ExclusiveBinance’s former CFO warns about ‘long winter’ in cryptocurrency market after FTX collapse
- In an exclusive interview with the Post, Zhou Wei says he expects the cryptocurrency market to become more tightly regulated after the FTX scandal
- In retrospect, China’s outright ban on cryptocurrency trading and mining is ‘OK’ because it offers certainty and clarity, the former CFO says
Zhou Wei, former chief financial officer of the world’s largest cryptocurrency exchange Binance, said the crypto market will remain depressed for a long time with more restrictive regulations on the way, following the collapse of FTX.
“Basically, we have to all brace ourselves for a pretty long winter in the crypto world,” Zhou said in an exclusive interview with the South China Morning Post on Wednesday.

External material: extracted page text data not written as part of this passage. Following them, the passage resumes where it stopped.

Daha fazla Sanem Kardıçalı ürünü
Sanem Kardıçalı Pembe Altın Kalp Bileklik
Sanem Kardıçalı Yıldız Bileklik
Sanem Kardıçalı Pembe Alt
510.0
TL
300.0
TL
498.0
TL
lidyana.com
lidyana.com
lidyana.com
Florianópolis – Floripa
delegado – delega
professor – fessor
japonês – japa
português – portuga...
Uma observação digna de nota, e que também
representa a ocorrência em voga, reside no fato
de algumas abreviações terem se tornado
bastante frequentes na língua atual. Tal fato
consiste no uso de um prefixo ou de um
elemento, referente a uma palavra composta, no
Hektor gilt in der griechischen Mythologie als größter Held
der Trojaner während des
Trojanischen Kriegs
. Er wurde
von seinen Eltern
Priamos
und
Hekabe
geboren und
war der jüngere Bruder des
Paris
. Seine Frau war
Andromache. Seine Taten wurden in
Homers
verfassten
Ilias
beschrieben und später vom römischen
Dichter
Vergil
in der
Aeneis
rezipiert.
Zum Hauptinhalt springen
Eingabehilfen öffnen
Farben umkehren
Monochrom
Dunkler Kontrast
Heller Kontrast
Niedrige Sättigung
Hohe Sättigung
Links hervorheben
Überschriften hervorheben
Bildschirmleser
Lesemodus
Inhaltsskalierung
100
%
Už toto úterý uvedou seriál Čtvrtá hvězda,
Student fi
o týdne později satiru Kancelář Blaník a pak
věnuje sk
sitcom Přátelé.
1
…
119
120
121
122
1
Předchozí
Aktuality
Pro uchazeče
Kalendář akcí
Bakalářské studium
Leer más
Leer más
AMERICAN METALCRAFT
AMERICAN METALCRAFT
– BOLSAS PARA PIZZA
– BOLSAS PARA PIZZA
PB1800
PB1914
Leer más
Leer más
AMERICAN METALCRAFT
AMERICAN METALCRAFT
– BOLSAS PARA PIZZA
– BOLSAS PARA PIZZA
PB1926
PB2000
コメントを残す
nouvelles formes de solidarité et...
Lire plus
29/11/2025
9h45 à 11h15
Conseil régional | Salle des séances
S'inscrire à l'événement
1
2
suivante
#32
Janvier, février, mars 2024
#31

“It’s going to push everyone into a deeper bear market,” said Zhou, who quit Binance last year and is currently the CEO of Coins.ph, a fiat and crypto mobile wallet in the Philippines that he bought from Indonesian on-demand services giant Gojek earlier this year.
Before the implosion, FTX was Binance’s closest rival in the crypto exchange business.
The price of bitcoin, the most traded virtual currency, has since dived nearly 20 per cent, while the value of ethereum, another popular token, has plummeted 23 per cent.
While Zhou declined to comment on the financial health of Binance, he said that FTX had been running “a fraudulent business”, which amounts to “not just a business issue, but actually a legal or criminal issue”.
According to the US Securities and Exchange Commission, Bankman-Fried and his associates had been knowingly moving customer funds in FTX to its affiliated derivatives trading platform Alameda Research.

The FTX scandal has offered Chinese state media fodder to justify the country’s strict ban on cryptocurrency. “Fortunately, Chinese regulators have taken a hard line on cryptocurrencies, avoiding the flow of many resources into this area and avoiding losses for many people,” read a November 17 article in the Securities Times, a newspaper overseen by the Communist Party mouthpiece People’s Daily.
Zhou said China’s ban, in retrospect, is “actually OK” because it offers certainty and clarity.

In the US, senators last week pressed Congress to regulate cryptocurrency under existing financial rules.
Zhou said he believes “there’s going to be more legislative action taking place” and that crypto-related policies around the world may become “more restrictive”.
Still, he said he hopes that the US government will regulate the industry “in a pro-growth way”, because it “sets the direction on how the rest of the world moves”.